── Supplied material ──

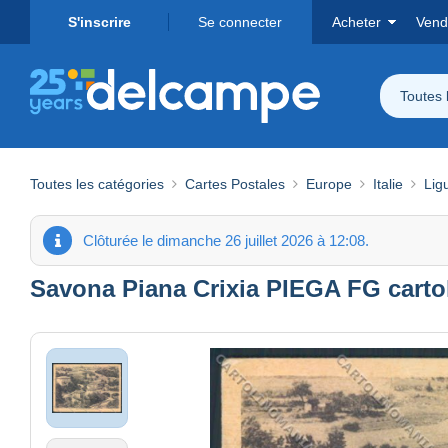
S'inscrire
Se connecter
Acheter
Vend
Toutes 
Toutes les catégories
Cartes Postales
Europe
Italie
Lig
Clôturée le dimanche 26 juillet 2026 à 12:08.
Savona Piana Crixia PIEGA FG carto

───

Task: For this exercise, copy word for word the line that contains "Toutes les catégories" and every line after it, ending with the last line of the entries above.

Written response:
Toutes les catégories
Cartes Postales
Europe
Italie
Lig
Clôturée le dimanche 26 juillet 2026 à 12:08.
Savona Piana Crixia PIEGA FG carto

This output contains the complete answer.